Kafka’s Metamorphosis

“His father was moving forward implacably, emitting hissing sounds like a savage.”

To come to any type of understanding about a story it is of the utmost importance to understand the author and “The Metamorphosis,” is no exception. Franz Kafka was likely inserting himself and his father into the story when he wrote “The Metamorphosis”. Franz was a small, timid, frightened child growing up in Germany to a father he considered narcissistic and abusive. He felt ashamed to be his father’s child, Franz looked at his father with broad shoulders and big muscles and knew that he could never live up to his father’s size nor athletic abilities which shattered his confidence. Kafka often worked jobs beneath his abilities, he aspired to be a writer but the idea was shot down the moment he brought it up to his father. Franz was meek and rarely stood up for himself, he was unable to form any real connection with women around him and constantly turned to brothels to compensate.
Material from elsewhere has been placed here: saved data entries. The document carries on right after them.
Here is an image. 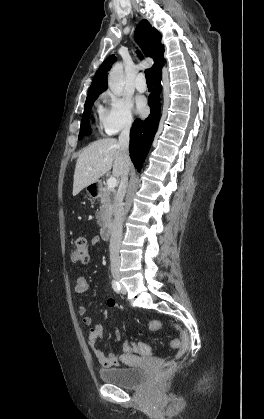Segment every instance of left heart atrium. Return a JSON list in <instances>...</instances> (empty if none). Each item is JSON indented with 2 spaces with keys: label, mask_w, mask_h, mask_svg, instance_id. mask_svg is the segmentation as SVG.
<instances>
[{
  "label": "left heart atrium",
  "mask_w": 264,
  "mask_h": 419,
  "mask_svg": "<svg viewBox=\"0 0 264 419\" xmlns=\"http://www.w3.org/2000/svg\"><path fill=\"white\" fill-rule=\"evenodd\" d=\"M137 109L140 113H143L146 110V104H145V101L143 99H138Z\"/></svg>",
  "instance_id": "39dd6f15"
}]
</instances>
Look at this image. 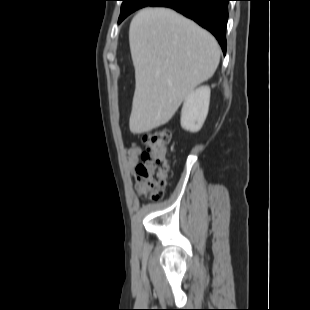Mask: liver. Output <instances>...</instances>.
Segmentation results:
<instances>
[{"mask_svg":"<svg viewBox=\"0 0 310 310\" xmlns=\"http://www.w3.org/2000/svg\"><path fill=\"white\" fill-rule=\"evenodd\" d=\"M129 43L136 81L129 119L133 134L166 124L220 61L216 39L167 8L139 11L130 24Z\"/></svg>","mask_w":310,"mask_h":310,"instance_id":"liver-1","label":"liver"}]
</instances>
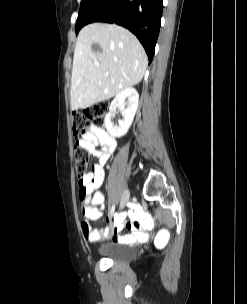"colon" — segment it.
Returning a JSON list of instances; mask_svg holds the SVG:
<instances>
[{
	"instance_id": "colon-1",
	"label": "colon",
	"mask_w": 247,
	"mask_h": 304,
	"mask_svg": "<svg viewBox=\"0 0 247 304\" xmlns=\"http://www.w3.org/2000/svg\"><path fill=\"white\" fill-rule=\"evenodd\" d=\"M108 111L107 102H99L82 110L74 112L72 115V130L75 136L74 143V163L75 169L80 177L79 184L86 174L89 164V153L80 144L81 138L89 131L92 126L101 125ZM80 201L84 200V190H79ZM172 235L168 233L167 229H158L155 237H153V244H166V240H171Z\"/></svg>"
}]
</instances>
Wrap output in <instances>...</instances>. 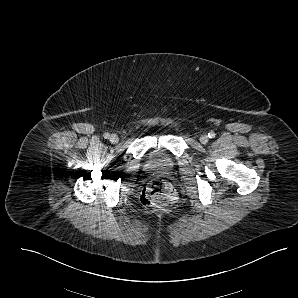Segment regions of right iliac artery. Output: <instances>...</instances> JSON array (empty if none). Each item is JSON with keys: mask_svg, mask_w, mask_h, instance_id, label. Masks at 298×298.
<instances>
[{"mask_svg": "<svg viewBox=\"0 0 298 298\" xmlns=\"http://www.w3.org/2000/svg\"><path fill=\"white\" fill-rule=\"evenodd\" d=\"M109 136H110L109 133L104 134V138H106V139L109 138Z\"/></svg>", "mask_w": 298, "mask_h": 298, "instance_id": "82829eb1", "label": "right iliac artery"}]
</instances>
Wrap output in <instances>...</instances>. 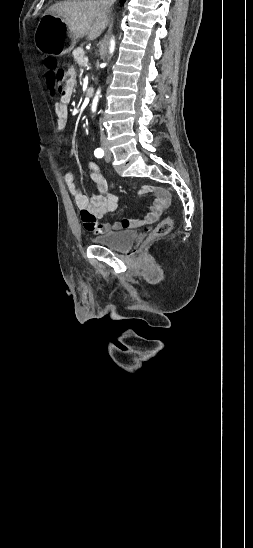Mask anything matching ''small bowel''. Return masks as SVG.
Listing matches in <instances>:
<instances>
[{"mask_svg":"<svg viewBox=\"0 0 253 548\" xmlns=\"http://www.w3.org/2000/svg\"><path fill=\"white\" fill-rule=\"evenodd\" d=\"M68 74L69 79L67 80L65 93L62 94L60 100L54 105L56 128L60 134L66 130L68 125V104L76 84L74 70L70 69ZM89 167L91 169L90 179L96 187L98 195L89 198L83 194L78 188L73 174L70 172L65 173L64 180L77 207L81 210V219L85 228L94 234H102L123 228H135L153 223L170 205L171 194L167 189L144 185L138 190V195L146 196L150 193H154L155 202L143 217L134 220L124 219L113 223L100 224L98 223V220L114 211L118 206V200L114 194L109 192L107 181L102 176L98 165L94 162H90Z\"/></svg>","mask_w":253,"mask_h":548,"instance_id":"c3829d8e","label":"small bowel"}]
</instances>
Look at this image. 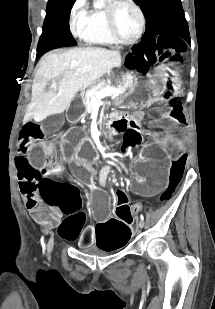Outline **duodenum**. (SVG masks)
I'll use <instances>...</instances> for the list:
<instances>
[{
  "label": "duodenum",
  "instance_id": "duodenum-1",
  "mask_svg": "<svg viewBox=\"0 0 215 309\" xmlns=\"http://www.w3.org/2000/svg\"><path fill=\"white\" fill-rule=\"evenodd\" d=\"M131 123V118L126 114H115L106 120V128L109 132L120 131Z\"/></svg>",
  "mask_w": 215,
  "mask_h": 309
}]
</instances>
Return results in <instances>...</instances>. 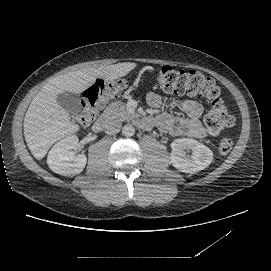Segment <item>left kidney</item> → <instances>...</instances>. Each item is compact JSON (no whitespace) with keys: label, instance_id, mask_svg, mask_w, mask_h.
<instances>
[{"label":"left kidney","instance_id":"5707ae66","mask_svg":"<svg viewBox=\"0 0 271 271\" xmlns=\"http://www.w3.org/2000/svg\"><path fill=\"white\" fill-rule=\"evenodd\" d=\"M171 148L173 165L185 173H196L206 168L213 159L212 151L193 139H176L171 143Z\"/></svg>","mask_w":271,"mask_h":271}]
</instances>
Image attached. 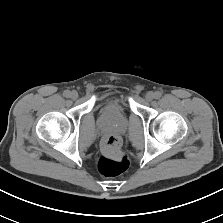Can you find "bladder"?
<instances>
[{"instance_id":"31cf9c89","label":"bladder","mask_w":223,"mask_h":223,"mask_svg":"<svg viewBox=\"0 0 223 223\" xmlns=\"http://www.w3.org/2000/svg\"><path fill=\"white\" fill-rule=\"evenodd\" d=\"M116 99H118L121 103H124V98L120 95L115 96Z\"/></svg>"}]
</instances>
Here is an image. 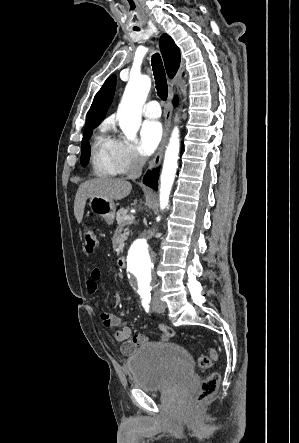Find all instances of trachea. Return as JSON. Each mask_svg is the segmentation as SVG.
Returning a JSON list of instances; mask_svg holds the SVG:
<instances>
[{
	"label": "trachea",
	"mask_w": 299,
	"mask_h": 443,
	"mask_svg": "<svg viewBox=\"0 0 299 443\" xmlns=\"http://www.w3.org/2000/svg\"><path fill=\"white\" fill-rule=\"evenodd\" d=\"M153 74L156 84L157 95L162 99L166 100L168 96V86L166 80V74L163 67V62L158 53H155L151 59Z\"/></svg>",
	"instance_id": "3493384b"
}]
</instances>
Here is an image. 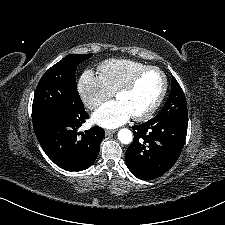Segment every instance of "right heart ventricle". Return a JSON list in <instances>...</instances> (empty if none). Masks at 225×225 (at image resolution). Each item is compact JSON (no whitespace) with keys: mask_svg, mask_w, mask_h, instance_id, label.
I'll use <instances>...</instances> for the list:
<instances>
[{"mask_svg":"<svg viewBox=\"0 0 225 225\" xmlns=\"http://www.w3.org/2000/svg\"><path fill=\"white\" fill-rule=\"evenodd\" d=\"M146 65L130 59H107L98 65L99 76L111 93Z\"/></svg>","mask_w":225,"mask_h":225,"instance_id":"1","label":"right heart ventricle"}]
</instances>
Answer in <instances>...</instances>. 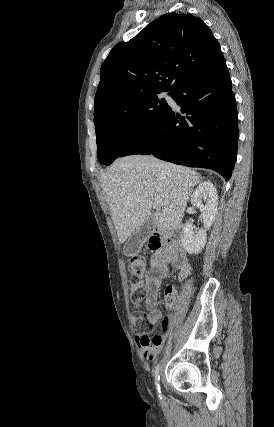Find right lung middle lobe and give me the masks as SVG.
I'll return each instance as SVG.
<instances>
[{
	"label": "right lung middle lobe",
	"instance_id": "obj_1",
	"mask_svg": "<svg viewBox=\"0 0 274 427\" xmlns=\"http://www.w3.org/2000/svg\"><path fill=\"white\" fill-rule=\"evenodd\" d=\"M158 94L129 97L94 117L97 155L102 165H110L125 148L146 136L164 117L169 105Z\"/></svg>",
	"mask_w": 274,
	"mask_h": 427
}]
</instances>
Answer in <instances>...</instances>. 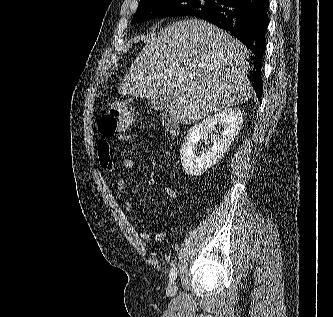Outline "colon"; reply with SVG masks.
<instances>
[{
	"mask_svg": "<svg viewBox=\"0 0 333 317\" xmlns=\"http://www.w3.org/2000/svg\"><path fill=\"white\" fill-rule=\"evenodd\" d=\"M134 123L132 109L122 102H113L99 120V131L105 137L129 130Z\"/></svg>",
	"mask_w": 333,
	"mask_h": 317,
	"instance_id": "1",
	"label": "colon"
}]
</instances>
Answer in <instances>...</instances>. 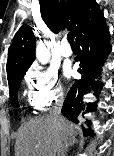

Within this context, Franz wasn’t much different than Gregor, both felt as if they were a burden to the world. Franz like Gregor was unable to form any real connections to those around him. His mother was a nice woman but was often too scared and naive to ever stand up to his brute of a father, not much different than the mother we encounter within the story. Kafka may have been living out his fantasy within Metamorphosis, he may have been foreshadowing the feeling that his family would’ve been much better off without him as he felt his life served very little purpose.

Franz had even written a 47-page latter to his narcissistic and abusive father to let him know why he was so scared of him and how his father could’ve treated him differently. Kafka at even one time suggests how his father could’ve simply trampled on him like a roach, “We were so different and in our difference so dangerous to each other that if anyone had tried to calculate in advance how I, the slowly developing child, and you, the full-grown man, would stand to each other, he could have assumed that you would simply trample me underfoot so that nothing was left of me.”

Unfortunately when Franz gave the letter to his mother to be delivered to his father she gave it back to him and said his father couldn’t be bothered with something like that. Franz was never able to tell his father how he really felt and was never able to achieve his own metamorphosis. Through this story, Franz may have been living out the transformation he felt he never was able to achieve.